# 01 - Exploratory Data Analysis
Quick exploration of job postings sourced from the scraper or a baked-in sample dataset. This notebook now includes deeper analysis of job titles, companies, locations, and text content.

In [None]:
!pip install wordcloud seaborn matplotlib

In [None]:
from pathlib import Path
import sys
import warnings

# Suppress warnings for cleaner output
warnings.filterwarnings('ignore')

# Resolve repo root whether running from notebook dir or project root
repo_root = Path(__file__).resolve().parents[1] if "__file__" in globals() else Path.cwd().resolve()
if not (repo_root / "src").exists():
    for parent in repo_root.parents:
        if (parent / "src").exists():
            repo_root = parent
            break

if str(repo_root) not in sys.path:
    sys.path.append(str(repo_root))

print(f"Repo root: {repo_root}")

In [None]:
from collections import Counter
import pandas as pd
import matplotlib.pyplot as plt
import seaborn as sns
from wordcloud import WordCloud

from src.storage.json_repository import JSONJobStore
from src.preprocessing.text_cleaner import TextCleaner
from src.preprocessing.skill_extractor import SkillExtractor

# Set plot style
sns.set_theme(style="whitegrid")
plt.rcParams['figure.figsize'] = [10, 6]

## 1. Load Data

In [None]:
# Construct absolute path to the data file using repo_root
data_path = repo_root / "data/processed/adzuna_data_jobs.json"
print(f"Loading data from: {data_path}")

store = JSONJobStore(json_path=data_path)
records = store.recent(limit=1000)  # Increased limit to get more data

if records:
    df = pd.DataFrame(
        {
            "job_title": [r.job_title for r in records],
            "job_description": [r.job_description for r in records],
            "company": [r.company for r in records],
            "location": [r.location for r in records],
            "posted_date": [r.posted_date for r in records],
            "source": [r.source for r in records],
            "fetched_at": [r.fetched_at for r in records],
        }
    )
    print(f"Loaded {len(df)} job records.")
else:
    print("No records found in JSONJobStore.")
    df = pd.DataFrame() # Create empty DF to prevent errors

df.head()

## 2. Categorical Analysis
Analyzing the distribution of Job Titles, Companies, and Locations.

In [None]:
if not df.empty:
    plt.figure(figsize=(12, 6))
    df['job_title'].value_counts().head(20).plot(kind='barh', color='skyblue')
    plt.title('Top 20 Job Titles')
    plt.xlabel('Count')
    plt.ylabel('Job Title')
    plt.gca().invert_yaxis()
    plt.show()

In [None]:
if not df.empty:
    plt.figure(figsize=(12, 6))
    df['company'].value_counts().head(20).plot(kind='barh', color='salmon')
    plt.title('Top 20 Hiring Companies')
    plt.xlabel('Count')
    plt.ylabel('Company')
    plt.gca().invert_yaxis()
    plt.show()

In [None]:
if not df.empty:
    plt.figure(figsize=(12, 6))
    df['location'].value_counts().head(20).plot(kind='barh', color='lightgreen')
    plt.title('Top 20 Job Locations')
    plt.xlabel('Count')
    plt.ylabel('Location')
    plt.gca().invert_yaxis()
    plt.show()

## 3. Quantitative Analysis
Analyzing the length of job descriptions.

In [None]:
if not df.empty:
    df['desc_length'] = df['job_description'].fillna('').apply(len)

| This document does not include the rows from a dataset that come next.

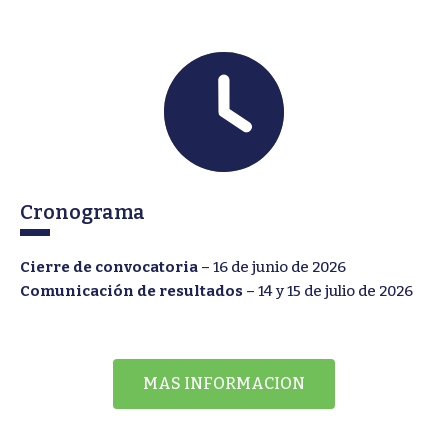
Cronograma
Cierre de convocatoria
– 16 de junio de 2026
Comunicación de resultados
– 14 y 15 de julio de 2026
MAS INFORMACION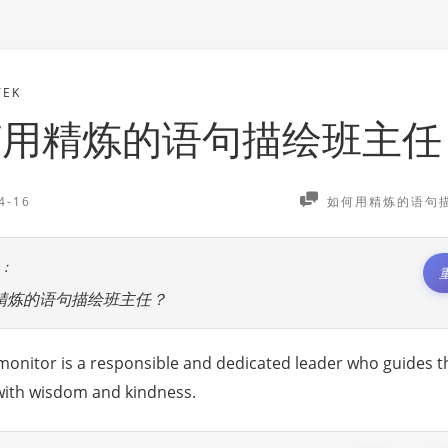
TEK
何用精炼的语句描绘班主任
4-16
如何用精炼的语句
：
精炼的语句描绘班主任？
monitor is a responsible and dedicated leader who guides t
with wisdom and kindness.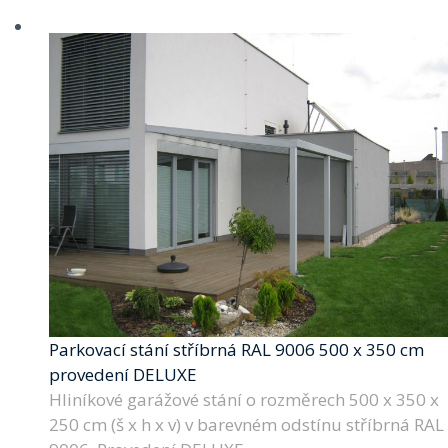
Parkovací stání stříbrná RAL 9006 500 x 350 cm
provedení DELUXE
Hliníkové garážové stání o rozměrech 500 x 350 x
250 cm (š x h x v) v barevném odstínu stříbrná RAL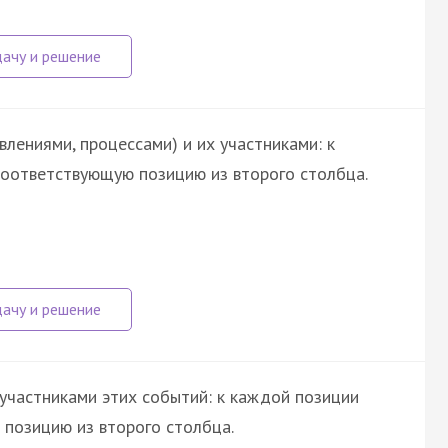
лениями, процессами) и их участниками: к
оответствующую позицию из второго столбца.
участниками этих событий: к каждой позиции
позицию из второго столбца.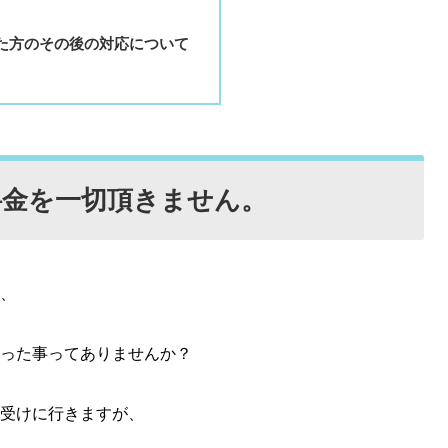
た方のその後の対応について
料金を一切頂きません。
、
った事ってありませんか？
受けに行きますが、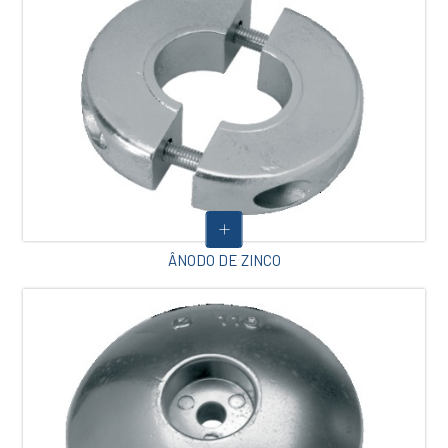
ÂNODO DE ZINCO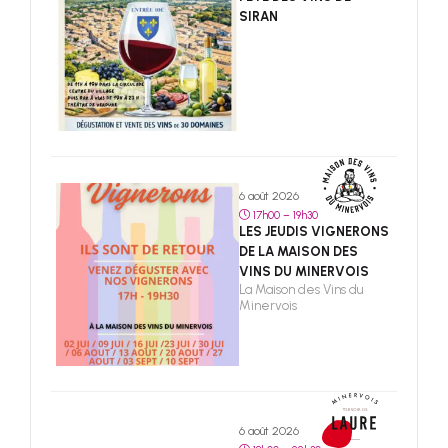
SIRAN
6 août 2026
17h00 – 19h30
LES JEUDIS VIGNERONS
DE LA MAISON DES
VINS DU MINERVOIS
La Maison des Vins du
Minervois
6 août 2026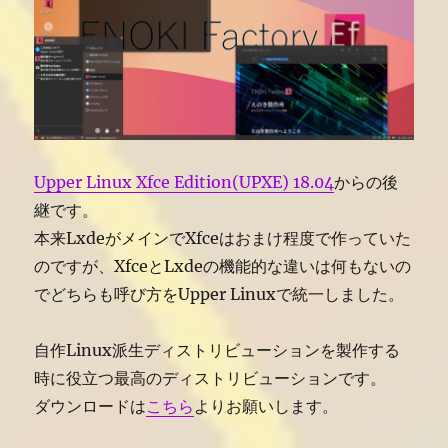
Upper Linux Xfce Edition(UPXE) 18.04
からの後
継です。
本来LxdeがメインでXfceはおまけ程度で作っていた
のですが、XfceとLxdeの機能的な違いは何もないの
でどちらも呼び方をUpper Linuxで統一しました。
自作Linux派生ディストリビューションを製作する
時に役立つ最高のディストリビューションです。
ダウンロードは
こちら
よりお願いします。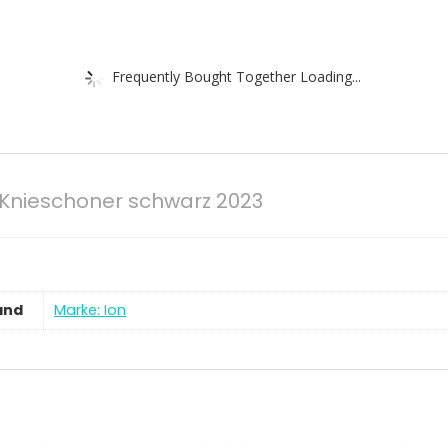
Frequently Bought Together Loading...
d Knieschoner schwarz 2023
and
Marke: Ion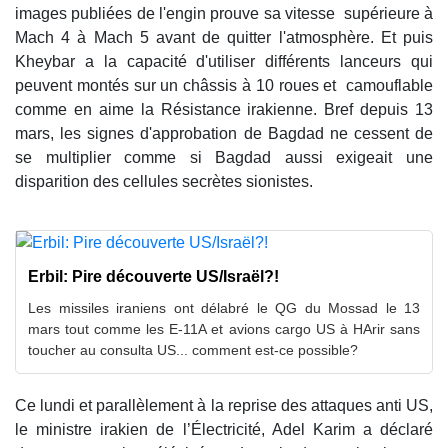
images publiées de l'engin prouve sa vitesse supérieure à
Mach 4 à Mach 5 avant de quitter l'atmosphère. Et puis
Kheybar a la capacité d'utiliser différents lanceurs qui
peuvent montés sur un châssis à 10 roues et camouflable
comme en aime la Résistance irakienne. Bref depuis 13
mars, les signes d'approbation de Bagdad ne cessent de
se multiplier comme si Bagdad aussi exigeait une
disparition des cellules secrètes sionistes.
Erbil: Pire découverte US/Israël?!
Les missiles iraniens ont délabré le QG du Mossad le 13
mars tout comme les E-11A et avions cargo US à HArir sans
toucher au consulta US... comment est-ce possible?
Ce lundi et parallèlement à la reprise des attaques anti US,
le ministre irakien de l’Électricité, Adel Karim a déclaré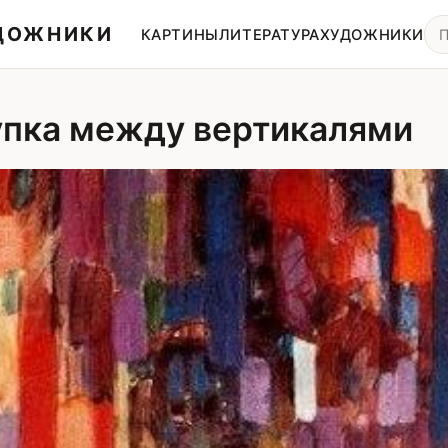
УДОЖНИКИ
КАРТИНЫ
ЛИТЕРАТУРА
ХУДОЖНИКИ
пка между вертикалями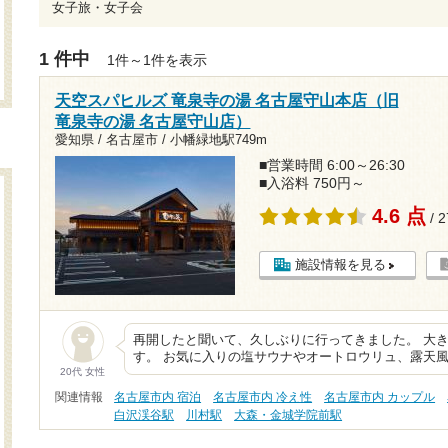
女子旅・女子会
1 件中
1件～1件を表示
天空スパヒルズ 竜泉寺の湯 名古屋守山本店（旧
竜泉寺の湯 名古屋守山店）
愛知県 / 名古屋市 /
小幡緑地駅749m
■営業時間 6:00～26:30
■入浴料 750円～
4.6 点
/ 
施設情報を見る
再開したと聞いて、久しぶりに行ってきました。 大
す。 お気に入りの塩サウナやオートロウリュ、露天
20代 女性
関連情報
名古屋市内 宿泊
名古屋市内 冷え性
名古屋市内 カップル
白沢渓谷駅
川村駅
大森・金城学院前駅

    plt.figure(figsize=(10, 6))
    sns.histplot(df['desc_length'], bins=30, kde=True, color='purple')
    plt.title('Distribution of Job Description Lengths')
    plt.xlabel('Character Count')
    plt.ylabel('Frequency')
    plt.show()

## 4. Text Analysis & Word Cloud

In [None]:
if not df.empty:
    cleaner = TextCleaner(stopwords={"and", "with", "the", "to", "in", "for", "of", "a", "an", "on", "is", "are"})
    df["clean_description"] = df["job_description"].fillna("").apply(cleaner.clean)
    
    # Extract all text for word cloud
    all_text = " ".join(df["clean_description"])
    
    wordcloud = WordCloud(width=800, height=400, background_color="white").generate(all_text)
    
    plt.figure(figsize=(15, 8))
    plt.imshow(wordcloud, interpolation='bilinear')
    plt.axis("off")
    plt.title("Word Cloud of Job Descriptions")
    plt.show()

## 5. Skill Extraction Analysis

In [None]:
if not df.empty:
    extractor = SkillExtractor()
    skill_counts = Counter()
    
    for text in df["job_description"].dropna():
        for match in extractor.extract(text):
            skill_counts[match.skill] += match.occurrences

    skill_df = pd.DataFrame(
        [
            {"skill": skill, "count": count}
            for skill, count in skill_counts.most_common(20)
        ]
    )
    
    if not skill_df.empty:
        plt.figure(figsize=(12, 6))
        sns.barplot(data=skill_df, x='count', y='skill', palette='viridis')
        plt.title('Top 20 Extracted Skills')
        plt.xlabel('Frequency')
        plt.ylabel('Skill')
        plt.show()
    else:
        print("No skills extracted.")